私が望んでいるのは、コンクールにおいて、ピアニストたちがもっと作曲者のように演奏し、楽器を通して音楽という言葉と繋がることです。そうすることで、ショパンの多彩なパーソナリティーが、より明らかになるはずです。ショパンの心理状態や様子が、まるで直に見聞きするかのように、ありありと感じ取れるようになるでしょう。そうした感覚は、高い音楽的な感受性を前提にしています。そして、演奏者の直感が、アプローチの鍵となります。
コッホ 私はショパンの音楽を日記帳のように読んでいます。その日記帳は、諦念と陶酔の狭間で、まるで鏡に映っているかのように、あらゆる心情を描き出してくれます。私がそれを発見したのは、15年前に初めてプレイエル・ピアノの前に座ったときでした。私にとってもっとも美しく魅力的な発見でした。というのも、私は突如として我が家にいるかのように感じたからです。そう、まるでショパンの生み出した桃源郷にいるかのように! それを的確に表す言葉は見当たりません。
——ショパンコンクールでは即興的装飾に関する指示がありません。装飾音についてはどのようにお考えですか。
コッホ 私が好きなのは、あなたが書いておられるように、装飾が常に即興で弾かれているように響くことです。それ自体が、すでに芸術の一形態だからです。装飾をどう受け止めるかは、私の経験に従えば、コンクールの審査委員会の中でも意見が分かれるところです。

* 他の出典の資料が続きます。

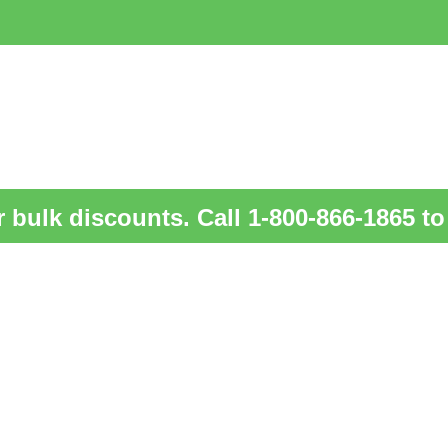
 bulk discounts. Call 1-800-866-1865 to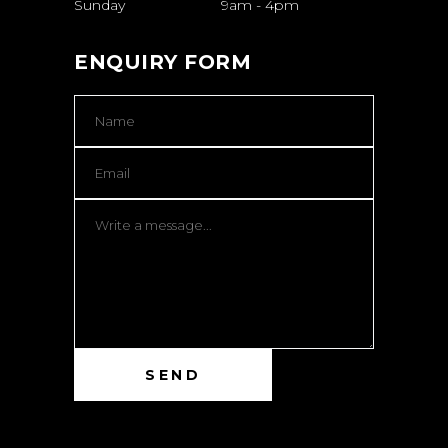
Sunday
9am
-
4pm
ENQUIRY FORM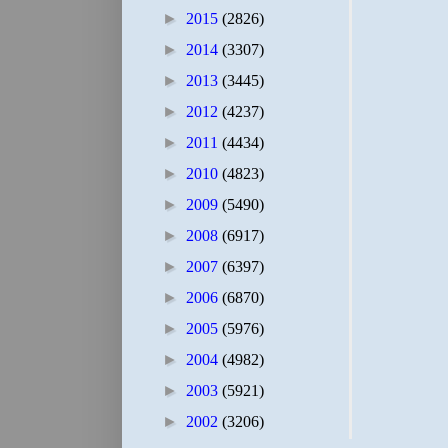
►
2015
(2826)
►
2014
(3307)
►
2013
(3445)
►
2012
(4237)
►
2011
(4434)
►
2010
(4823)
►
2009
(5490)
►
2008
(6917)
►
2007
(6397)
►
2006
(6870)
►
2005
(5976)
►
2004
(4982)
►
2003
(5921)
►
2002
(3206)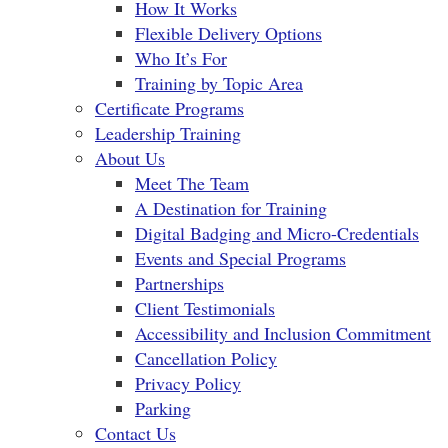
How It Works
Flexible Delivery Options
Who It’s For
Training by Topic Area
Certificate Programs
Leadership Training
About Us
Meet The Team
A Destination for Training
Digital Badging and Micro-Credentials
Events and Special Programs
Partnerships
Client Testimonials
Accessibility and Inclusion Commitment
Cancellation Policy
Privacy Policy
Parking
Contact Us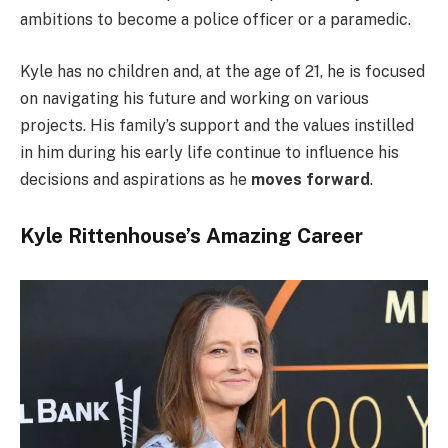
ambitions to become a police officer or a paramedic.
Kyle has no children and, at the age of 21, he is focused
on navigating his future and working on various
projects. His family’s support and the values instilled
in him during his early life continue to influence his
decisions and aspirations as he
moves forward
.
Kyle Rittenhouse’s Amazing Career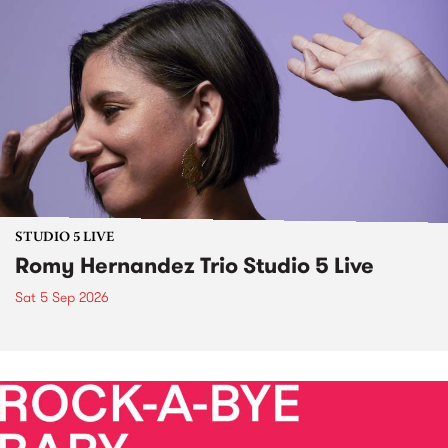
STUDIO 5 LIVE
Romy Hernandez Trio Studio 5 Live
Sat 5 Sep 2026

声楽において、装飾の必要性は、自明のことです。ベッリーニが作ったベルカント歌唱の音楽の素晴らしいカンティレーナ(シンプルな旋律)を思い起こしてください。ショパンはベッリーニのカンティレーナを高く評価し、愛していました。そうした旋律は、メロディの構築を活発にするとともに、様式的に適切な範囲内で、音楽に個性的なニュアンスを与えます。しかるべき形式でモーツァルトのピアノ音楽を演奏するためにも、装飾を施すことが必要不可欠だと、私は考えています。